La domanda è chiaramente connessa all’esigenza di garantire l’integrità dei dati, non sempre facile da monitorare nella gestione di elevate quantità di dati. Tra le caratteristiche dei Big Data, c’è infatti anche la possibilità di disporre di set di dati di elevata varietà. Dati complessi, talvolta inconsistenti o disordinati, a volte proprio errati. In termini di applicazione statistica, si tende a ritenere che l’elevato volume di dati analizzati dai sistemi di Machine Learning renda la presenza di errori trascurabile, per il corretto funzionamento del modello. In una certa misura, l’imprecisione del singolo dato può essere superata dalla qualità complessiva. Nonostante ciò, resta un fatto che i sistemi di Machine Learning, per funzionare correttamente, devono essere addestrati con dati completi, accurati, che rispondono a elevati criteri qualitativi.

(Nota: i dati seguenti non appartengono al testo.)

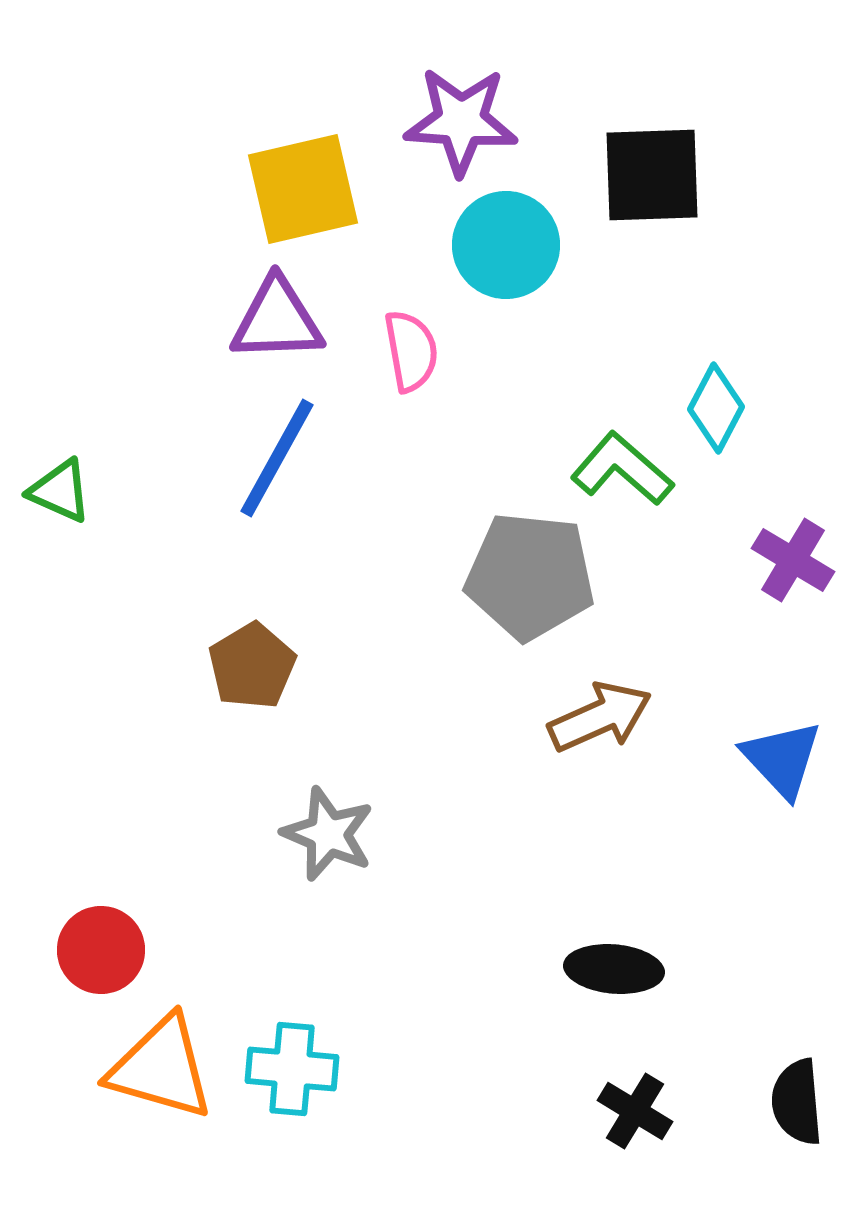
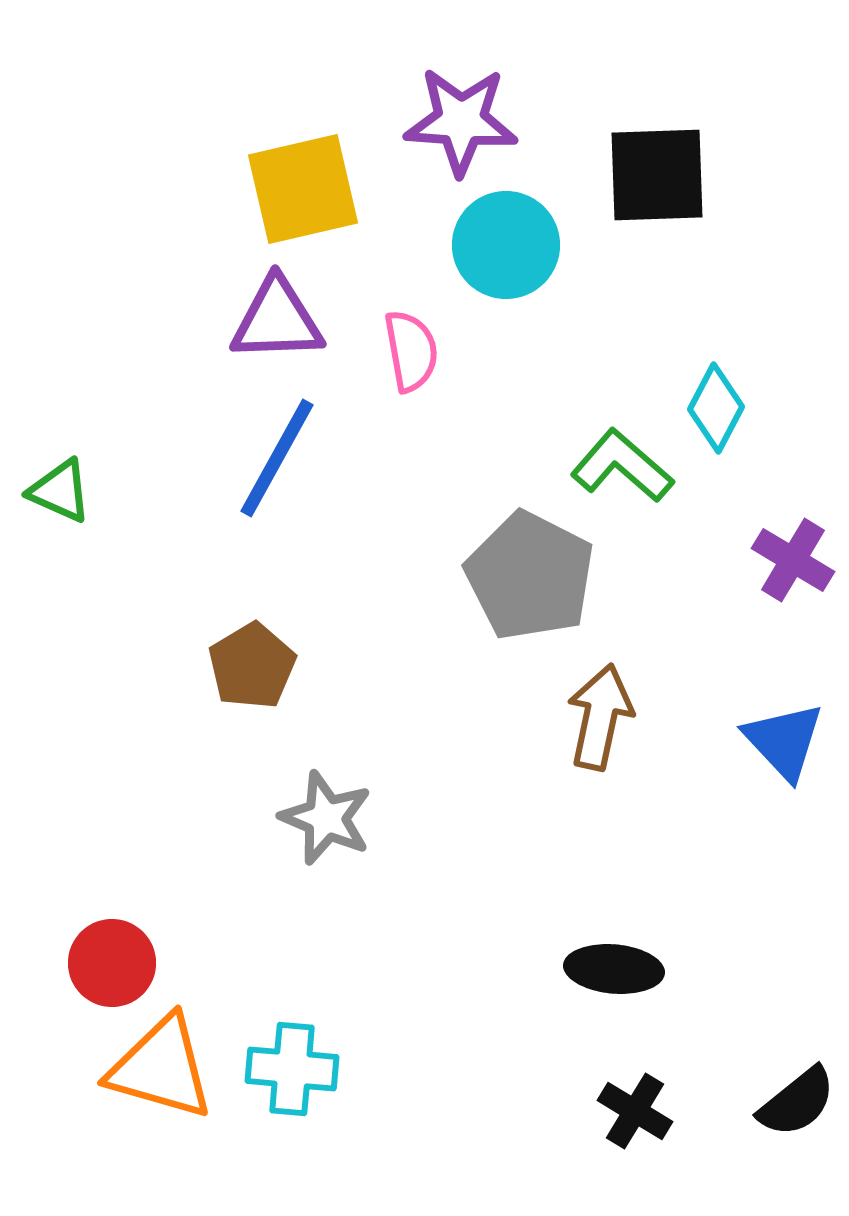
black square: moved 5 px right
green L-shape: moved 3 px up
gray pentagon: rotated 21 degrees clockwise
brown arrow: rotated 54 degrees counterclockwise
blue triangle: moved 2 px right, 18 px up
gray star: moved 2 px left, 16 px up
red circle: moved 11 px right, 13 px down
black semicircle: rotated 124 degrees counterclockwise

I sistemi basati sul ML continuano a migliorare nel tempo?
Al termine della fase originale di addestramento, il solo utilizzo di un sistema basato sull’apprendimento automatico non implica necessariamente che utilizzi i nuovi dati per analizzare ed esaminare nuove correlazioni. Le prestazioni del modello di Machine Learning si evolveranno solo se ricevono un addestramento costante. In mancanza di addestramento, il funzionamento potrebbe peggiorare, laddove il modello precedentemente considerato maturo, non fosse invece più adatto a rappresentare il contesto e la realtà in cui è utilizzato (obsolescenza). Da qui, la necessità di mantenere regolarmente monitorati i modelli, eventualmente addestrandoli con dati sempre aggiornati. E il conseguente obbligo di istituire e adottare idonei sistemi di acquisizione e gestione dati, capaci di garantirne la costante protezione.

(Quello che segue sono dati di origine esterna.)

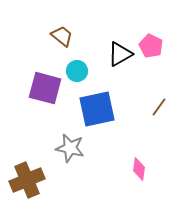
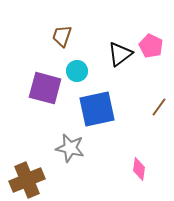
brown trapezoid: rotated 110 degrees counterclockwise
black triangle: rotated 8 degrees counterclockwise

Le decisioni prese dai sistemi di Machine Learning sono impossibili da spiegare?
Parliamo di trasparenza. Se un modello di Machine Learning deve trattare dati personali, facilmente bisognerà fare i conti con l’obbligo di fornire informazioni significative sulla logica che utilizza e sulle sue conseguenza. Frequentemente, tuttavia, sembra dominare l’idea che le decisioni prodotte dai sistemi di AI non possano essere spiegate, in quanto non sempre comprensibili. Al contrario, sarebbe buona prassi adottare un approccio molto pragmatico: si può decidere di chiarire le modalità di generazione del modello, fare riferimento ai parametri considerati, oppure indicare in che maniera i dati in input influenzano il risultato. Sono solo alcuni esempi che suggeriscono che il livello di dettaglio delle informazioni fornite andrebbe sempre valutato e adattato al contesto.
È possibile essere trasparenti sul funzionamento del ML senza compromettere la proprietà intellettuale?

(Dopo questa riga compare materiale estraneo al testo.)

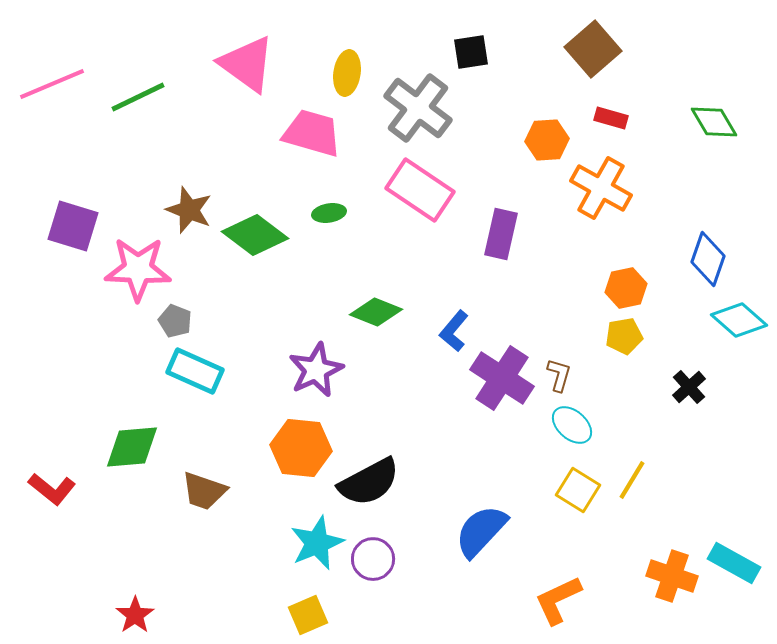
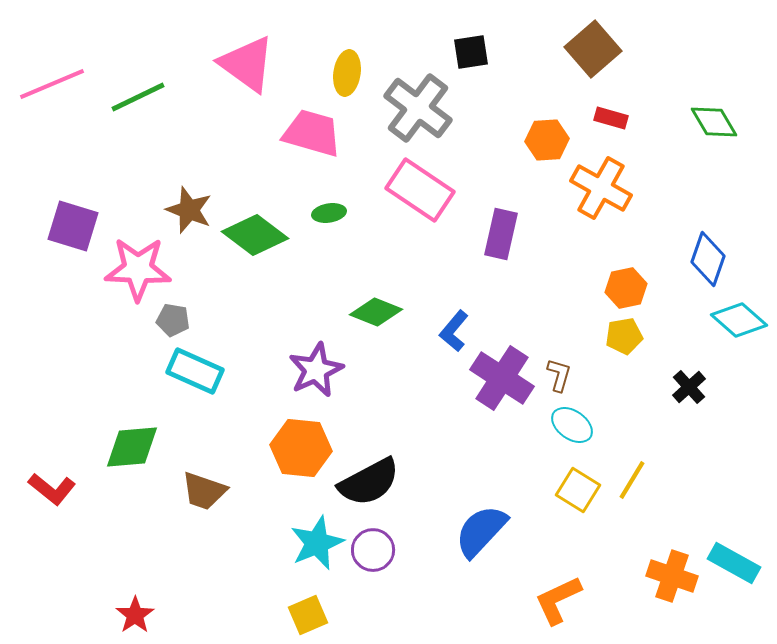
gray pentagon at (175, 321): moved 2 px left, 1 px up; rotated 12 degrees counterclockwise
cyan ellipse at (572, 425): rotated 6 degrees counterclockwise
purple circle at (373, 559): moved 9 px up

Raggiungere un sufficiente livello di trasparenza verso gli utenti non significa necessariamente esporsi a rischi di violazioni della proprietà intellettuale. Perfettamente in linea con la considerazione precedente (e pur esistendo contesti di utilizzo di modelli basati sulla c.d. “glass box”, che al contrario della black box presenta logiche di funzionamento aperte e accessibili a tutti), il requisito di trasparenza da rispettare nei confronti delle persone, tipicamente non necessita di divulgare aspetti tecnici dettagliati. Un esempio ideale di riferimento potrebbe avvicinarsi ai foglietti illustrativi dei farmaci. Non raccontano dinamiche chimiche o meccanismi d’azione dei principi attivi, ma riportano elementi utili per la consapevolezza dei pazienti, in relazione all’impatto che l’utilizzo del prodotto avrà sulla vita quotidiana.